Minimum Lethal Exposure

    A) Encephalitic alphaviruses (ie, Eastern equine encephalitis, Western equine encephalitis, Venezuelan equine encephalitis) can produce serious illness (eg, seizures, encephalitis, coma) and death in some cases (Coffey et al, 2013; Zacks & Paessler, 2010). The Eastern equine encephalitis virus is rarely reported in humans but is the most virulent and has a case fatality rate of 50% to 70% (Zacks & Paessler, 2010). The CDC has reported a mortality rate of 33% in patients that develop Eastern equine encephalitis (Centers for Disease Control and Prevention (CDC), 2010).
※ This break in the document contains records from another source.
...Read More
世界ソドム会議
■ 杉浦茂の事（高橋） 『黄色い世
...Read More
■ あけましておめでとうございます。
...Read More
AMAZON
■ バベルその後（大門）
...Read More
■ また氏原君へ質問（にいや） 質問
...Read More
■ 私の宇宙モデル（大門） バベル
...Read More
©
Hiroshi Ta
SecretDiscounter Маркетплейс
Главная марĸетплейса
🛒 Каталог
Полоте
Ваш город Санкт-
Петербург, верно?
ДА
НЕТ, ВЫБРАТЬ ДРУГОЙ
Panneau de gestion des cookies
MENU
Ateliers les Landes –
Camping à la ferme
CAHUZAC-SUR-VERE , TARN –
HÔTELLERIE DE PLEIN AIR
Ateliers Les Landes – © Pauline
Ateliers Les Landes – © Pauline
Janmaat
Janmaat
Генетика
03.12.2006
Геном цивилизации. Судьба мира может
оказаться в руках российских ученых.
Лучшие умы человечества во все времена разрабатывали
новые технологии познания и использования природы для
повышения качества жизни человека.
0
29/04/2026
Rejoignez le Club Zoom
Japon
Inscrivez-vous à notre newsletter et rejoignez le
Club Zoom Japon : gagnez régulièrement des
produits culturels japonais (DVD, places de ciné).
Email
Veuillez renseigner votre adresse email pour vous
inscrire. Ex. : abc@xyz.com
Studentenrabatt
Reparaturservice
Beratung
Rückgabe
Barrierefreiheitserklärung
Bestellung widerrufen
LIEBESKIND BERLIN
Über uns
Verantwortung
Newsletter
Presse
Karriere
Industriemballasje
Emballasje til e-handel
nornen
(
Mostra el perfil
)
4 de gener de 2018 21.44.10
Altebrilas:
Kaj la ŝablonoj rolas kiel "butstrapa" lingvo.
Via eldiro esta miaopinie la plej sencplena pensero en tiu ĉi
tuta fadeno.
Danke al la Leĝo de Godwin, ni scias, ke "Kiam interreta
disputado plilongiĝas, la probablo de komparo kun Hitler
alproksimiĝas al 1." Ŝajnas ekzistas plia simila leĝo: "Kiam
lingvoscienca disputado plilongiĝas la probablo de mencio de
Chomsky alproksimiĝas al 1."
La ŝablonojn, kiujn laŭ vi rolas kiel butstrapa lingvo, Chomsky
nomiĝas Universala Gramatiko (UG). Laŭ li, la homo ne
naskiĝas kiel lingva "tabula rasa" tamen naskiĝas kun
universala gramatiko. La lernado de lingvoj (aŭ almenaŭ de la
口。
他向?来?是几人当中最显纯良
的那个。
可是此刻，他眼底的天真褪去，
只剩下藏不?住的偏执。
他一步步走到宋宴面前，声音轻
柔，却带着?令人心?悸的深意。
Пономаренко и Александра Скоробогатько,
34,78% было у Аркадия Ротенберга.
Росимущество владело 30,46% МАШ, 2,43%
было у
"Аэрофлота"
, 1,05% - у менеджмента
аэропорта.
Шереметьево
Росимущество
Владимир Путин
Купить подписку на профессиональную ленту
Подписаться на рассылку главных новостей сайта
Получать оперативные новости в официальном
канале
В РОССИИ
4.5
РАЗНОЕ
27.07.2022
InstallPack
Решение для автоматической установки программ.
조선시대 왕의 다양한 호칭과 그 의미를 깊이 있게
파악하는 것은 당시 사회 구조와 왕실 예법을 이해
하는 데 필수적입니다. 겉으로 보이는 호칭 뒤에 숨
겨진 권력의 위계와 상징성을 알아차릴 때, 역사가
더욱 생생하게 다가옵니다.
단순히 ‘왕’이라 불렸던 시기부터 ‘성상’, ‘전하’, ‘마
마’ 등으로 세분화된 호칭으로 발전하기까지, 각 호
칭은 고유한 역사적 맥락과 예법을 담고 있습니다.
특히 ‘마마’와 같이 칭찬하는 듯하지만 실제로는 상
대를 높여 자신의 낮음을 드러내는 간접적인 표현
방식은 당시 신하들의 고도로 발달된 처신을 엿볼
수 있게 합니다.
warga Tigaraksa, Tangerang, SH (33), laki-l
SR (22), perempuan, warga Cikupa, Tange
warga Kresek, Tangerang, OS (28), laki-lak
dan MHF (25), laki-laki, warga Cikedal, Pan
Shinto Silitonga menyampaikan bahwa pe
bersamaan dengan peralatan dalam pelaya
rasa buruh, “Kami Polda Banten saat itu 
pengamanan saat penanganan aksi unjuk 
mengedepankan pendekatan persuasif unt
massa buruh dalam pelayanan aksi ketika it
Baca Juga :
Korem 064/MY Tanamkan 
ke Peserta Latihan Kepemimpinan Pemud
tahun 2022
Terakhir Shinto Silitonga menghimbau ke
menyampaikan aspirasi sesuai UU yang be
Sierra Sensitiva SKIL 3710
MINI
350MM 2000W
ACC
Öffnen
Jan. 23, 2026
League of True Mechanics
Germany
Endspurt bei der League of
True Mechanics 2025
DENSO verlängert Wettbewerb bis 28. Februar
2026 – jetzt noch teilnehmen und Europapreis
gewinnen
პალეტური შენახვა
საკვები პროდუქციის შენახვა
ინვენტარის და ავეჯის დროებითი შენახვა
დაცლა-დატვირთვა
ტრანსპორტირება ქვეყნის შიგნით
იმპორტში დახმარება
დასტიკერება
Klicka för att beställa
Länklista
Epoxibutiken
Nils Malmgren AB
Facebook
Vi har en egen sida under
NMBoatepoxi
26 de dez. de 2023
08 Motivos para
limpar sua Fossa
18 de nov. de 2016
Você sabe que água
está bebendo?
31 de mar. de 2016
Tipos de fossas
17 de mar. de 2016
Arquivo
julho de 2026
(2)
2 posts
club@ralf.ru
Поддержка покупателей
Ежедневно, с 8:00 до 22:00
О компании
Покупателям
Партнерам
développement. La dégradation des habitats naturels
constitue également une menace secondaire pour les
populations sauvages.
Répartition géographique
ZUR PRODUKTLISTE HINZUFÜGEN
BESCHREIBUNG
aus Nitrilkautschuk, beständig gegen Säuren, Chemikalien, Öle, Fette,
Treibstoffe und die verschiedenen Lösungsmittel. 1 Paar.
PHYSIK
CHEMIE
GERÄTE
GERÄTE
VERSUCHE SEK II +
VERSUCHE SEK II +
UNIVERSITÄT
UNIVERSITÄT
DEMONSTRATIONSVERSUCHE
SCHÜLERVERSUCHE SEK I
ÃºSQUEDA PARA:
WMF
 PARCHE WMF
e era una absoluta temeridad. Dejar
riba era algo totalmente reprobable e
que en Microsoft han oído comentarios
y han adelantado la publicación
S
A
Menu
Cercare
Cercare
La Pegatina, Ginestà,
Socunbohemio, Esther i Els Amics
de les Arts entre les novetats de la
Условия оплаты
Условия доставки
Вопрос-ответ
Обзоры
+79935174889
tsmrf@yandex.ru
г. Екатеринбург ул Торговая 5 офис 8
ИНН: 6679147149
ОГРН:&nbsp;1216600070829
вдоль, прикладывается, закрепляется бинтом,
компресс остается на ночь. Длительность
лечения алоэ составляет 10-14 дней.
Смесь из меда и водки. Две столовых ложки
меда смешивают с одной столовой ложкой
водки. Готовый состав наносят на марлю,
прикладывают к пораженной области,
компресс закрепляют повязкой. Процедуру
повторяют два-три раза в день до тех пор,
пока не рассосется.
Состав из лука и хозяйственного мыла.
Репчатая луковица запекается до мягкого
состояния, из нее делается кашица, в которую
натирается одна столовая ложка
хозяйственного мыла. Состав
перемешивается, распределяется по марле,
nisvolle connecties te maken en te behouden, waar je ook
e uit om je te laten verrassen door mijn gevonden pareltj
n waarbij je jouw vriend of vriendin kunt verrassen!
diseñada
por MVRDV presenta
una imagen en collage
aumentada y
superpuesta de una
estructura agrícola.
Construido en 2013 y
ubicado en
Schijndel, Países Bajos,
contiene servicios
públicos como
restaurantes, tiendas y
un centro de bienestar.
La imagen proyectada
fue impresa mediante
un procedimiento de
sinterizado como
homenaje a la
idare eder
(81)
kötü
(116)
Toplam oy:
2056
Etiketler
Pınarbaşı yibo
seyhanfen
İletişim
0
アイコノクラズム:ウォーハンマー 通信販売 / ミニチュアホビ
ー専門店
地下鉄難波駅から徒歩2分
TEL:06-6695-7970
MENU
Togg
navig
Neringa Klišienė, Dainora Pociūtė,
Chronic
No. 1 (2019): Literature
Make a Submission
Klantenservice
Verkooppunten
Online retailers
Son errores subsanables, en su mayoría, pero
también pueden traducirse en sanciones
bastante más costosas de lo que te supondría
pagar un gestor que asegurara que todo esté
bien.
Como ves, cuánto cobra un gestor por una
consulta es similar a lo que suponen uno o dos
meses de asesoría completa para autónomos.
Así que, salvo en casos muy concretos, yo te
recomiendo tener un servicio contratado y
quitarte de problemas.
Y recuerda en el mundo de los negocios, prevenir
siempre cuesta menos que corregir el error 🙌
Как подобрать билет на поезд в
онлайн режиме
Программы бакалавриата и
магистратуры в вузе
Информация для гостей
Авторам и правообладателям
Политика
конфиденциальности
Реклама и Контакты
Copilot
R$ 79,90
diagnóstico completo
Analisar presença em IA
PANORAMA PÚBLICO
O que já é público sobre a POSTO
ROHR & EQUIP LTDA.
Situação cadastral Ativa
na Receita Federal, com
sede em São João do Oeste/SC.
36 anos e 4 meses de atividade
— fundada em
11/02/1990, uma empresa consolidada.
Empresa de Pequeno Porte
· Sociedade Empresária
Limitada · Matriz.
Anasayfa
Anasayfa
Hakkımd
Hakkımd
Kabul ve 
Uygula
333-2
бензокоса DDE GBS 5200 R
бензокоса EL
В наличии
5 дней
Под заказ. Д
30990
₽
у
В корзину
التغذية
Maximum Tolerated Exposure

    A) Most of these viruses are transmitted by the bite of an infected mosquito (varies species) and can result in potentially serious major epidemics. These viruses have widespread global distribution (Weaver et al, 2012; Coffey et al, 2013). A specific viral dose is unknown. (Note: Aquatic viruses exist but are not included in this discussion.)
    B) Arthralgic alphaviruses (eg, Chikungunya, Mayaro, O'Nyong-Nyong, Sindbis) usually cause self-limiting illness. Fatalities are rare, but significant morbidity can develop in patients that develop persistent severe arthralgia (Figueiredo & Figueiredo, 2014; Seymour et al, 2013; Sane et al, 2011; Rampal et al, 2007).
    C) CHIKUNGUNYA: Severe neurologic and cardiovascular events including death have occasionally been associated with chikungunya infections (Morrison, 2014; Caglioti et al, 2013). The mechanism appears unclear (Caglioti et al, 2013) but these events are more likely to occur in neonates, patients 65 years of age and older and patients with underlying medical conditions (Morrison, 2014).